Records drawn from a dataset
****************************************
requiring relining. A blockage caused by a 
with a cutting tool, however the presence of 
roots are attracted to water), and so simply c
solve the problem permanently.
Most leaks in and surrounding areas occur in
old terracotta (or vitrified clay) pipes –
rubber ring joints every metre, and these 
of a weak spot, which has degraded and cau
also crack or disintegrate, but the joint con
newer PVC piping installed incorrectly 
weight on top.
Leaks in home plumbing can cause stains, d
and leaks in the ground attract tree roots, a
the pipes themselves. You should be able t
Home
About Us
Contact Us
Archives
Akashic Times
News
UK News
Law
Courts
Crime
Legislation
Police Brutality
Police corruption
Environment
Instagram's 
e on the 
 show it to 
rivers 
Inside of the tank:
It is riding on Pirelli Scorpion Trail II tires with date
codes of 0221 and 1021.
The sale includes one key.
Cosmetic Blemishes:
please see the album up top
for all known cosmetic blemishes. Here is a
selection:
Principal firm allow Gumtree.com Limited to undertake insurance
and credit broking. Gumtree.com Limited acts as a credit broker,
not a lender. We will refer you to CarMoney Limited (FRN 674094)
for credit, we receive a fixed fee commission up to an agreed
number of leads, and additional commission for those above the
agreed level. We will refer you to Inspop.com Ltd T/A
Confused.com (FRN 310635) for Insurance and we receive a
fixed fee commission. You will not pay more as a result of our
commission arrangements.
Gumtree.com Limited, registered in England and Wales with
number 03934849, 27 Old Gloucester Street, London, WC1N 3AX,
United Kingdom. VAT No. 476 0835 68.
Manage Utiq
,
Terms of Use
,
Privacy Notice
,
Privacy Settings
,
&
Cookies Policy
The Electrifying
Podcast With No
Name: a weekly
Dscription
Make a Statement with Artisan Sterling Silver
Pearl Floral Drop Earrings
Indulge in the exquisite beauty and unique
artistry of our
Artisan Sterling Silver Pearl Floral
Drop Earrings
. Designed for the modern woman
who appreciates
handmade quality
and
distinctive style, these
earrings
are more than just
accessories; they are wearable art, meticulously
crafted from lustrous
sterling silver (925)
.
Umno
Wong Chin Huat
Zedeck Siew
****************************************
Work instruction:
Copy each line of the data above that holds "more".

Written response:
fixed fee commission. You will not pay more as a result of our
are more than just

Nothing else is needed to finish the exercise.